Group by order by 于having where 的位置先后
顺序是:
where…group by…having…order by (这里的group by 与 having 的位置可以调换,但是having放在后面效率高!),即where最前,order by最后。
数学函数
Round(double d,int n):返回保留n位小数的近似d值
hive (default)> select round(3.1415,2) round from dual;
3.14
Floor(double d):返回小于d的最大整值
hive (default)> select floor(3.1415) round from dual;
3
Ceil(double d):返回大于d的最小整值
hive (default)> select ceil(3.1415) round from dual;
4
Rand(int seed):返回随机数,seed是随机因子
hive (default)> select rand(10) from dual;
0.7304302967434272
hive (default)> select rand(1) from dual;
0.7308781907032909
hive (default)> select rand(2) from dual;
0.7311469360199058
Bin(int d):计算二进制d的string值
hive (default)> select bin(8) from dual;
1000
日期函数
To_date(string timestamp):返回时间字符串中的日期部分
hive (default)> select to_date('1970-01-01 00:00:00') from dual;
1970-01-01
date_format 日期格式化函数:格式化日期时候如果第一个参数为字符串,那么只能识别yyyy-MM-dd 类型的数据, : 第一个参数只能是String 类型或者日期类型
hive (default)> desc function date_format;
date_format(date/timestamp/string, fmt) - converts a date/timestamp/string to a value of string in the format specified by the date format fmt.

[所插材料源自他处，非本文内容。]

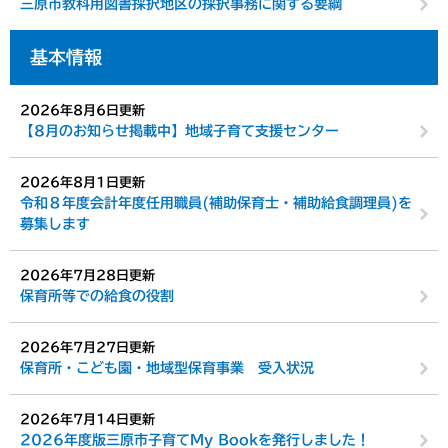
三原市教科用図書採択地区の採択事務に関する要綱
基本情報
2026年8月6日更新
【8月のお知らせ掲載中】地域子育て支援センター
2026年8月1日更新
令和８年度会計年度任用職員(補助保育士・補助給食調理員)を
募集します
2026年7月28日更新
保育所等での給食の役割
2026年7月27日更新
保育所・こども園・地域型保育事業 受入状況
2026年7月14日更新
2026年度版三原市子育てMy Bookを発行しました！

hive (default)> select date_format(to_date('2021-09-01'),'yyyy-MM') from dual;
2021-09
current_date:返回当前日期
hive (default)> select current_date from dual;
2021-09-05
year(date):返回日期date的年,类型为int如year(‘2019-01-01’)=2019
hive (default)> select year('2021-09-05') from dual;
2021
month(date):返回日期date的月,类型为int,如month(‘2019-01-01’)=1
hive (default)> select month('2021-09-05') from dual;
9
day(date): 返回日期date的天,类型为int,如day(‘2019-01-01’)=1
hive (default)> select day('2021-09-05') from dual;
5
weekofyear(date1):返回日期date1位于该年第几周
hive (default)> select weekofyear('2021-01-04') from dual;
1
datediff(date1,date2):返回日期date1与date2相差的天数
hive (default)> select datediff('2021-09-05','2021-09-01') from dual;
4
date_add(date1,int1):返回日期date1加上int1的日期
hive (default)> select date_add('2021-09-01',3) from dual;
2021-09-04
date_sub(date1,int1):返回日期date1减去int1的日期
hive (default)> select date_sub('2021-09-05',3) from dual;
2021-09-02
months_between(date1,date2):返回date1与date2相差月份
hive (default)> select months_between('2021-05-04','2021-09-04') from dual;
-4.0
add_months(date1,int1):返回date1加上int1个月的日期,int1可为负数
hive (default)> select add_months('2021-05-04',2) from dual;
2021-07-04
last_day(date1):返回date1所在月份最后一天
hive (default)> select last_day('2021-05-04') from dual;
2021-05-31
next_day(date1,day1):返回日期date1的下个星期day1的日期
hive (default)> select next_day('2021-09-04','MO') from dual;
2021-09-06
trunc(date1,string1):返回日期最开始年份或月份。string1可为年(YYYY/YY/YEAR)或月(MONTH/MON/MM)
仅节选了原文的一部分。